## PROMPT
Word for word, please copy the listing below, with its pictures left out.
-- INFORMATION PROVIDED follows --
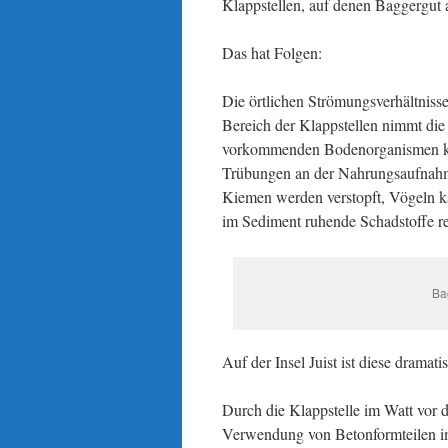
Klappstellen, auf denen Baggergut
Das hat Folgen:
Die örtlichen Strömungsverhältniss
Bereich der Klappstellen nimmt die
vorkommenden Bodenorganismen kö
Trübungen an der Nahrungsaufnahme
Kiemen werden verstopft, Vögeln 
im Sediment ruhende Schadstoffe re
Ba
Auf der Insel Juist ist diese drama
Durch die Klappstelle im Watt vo
Verwendung von Betonformteilen i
-- INFORMATION PROVIDED concluded --
## FINISHED TASK
Klappstellen, auf denen Baggergut
Das hat Folgen:
Die örtlichen Strömungsverhältniss
Bereich der Klappstellen nimmt die
vorkommenden Bodenorganismen kö
Trübungen an der Nahrungsaufnahme
Kiemen werden verstopft, Vögeln 
im Sediment ruhende Schadstoffe re
Ba
Auf der Insel Juist ist diese drama
Durch die Klappstelle im Watt vo
Verwendung von Betonformteilen i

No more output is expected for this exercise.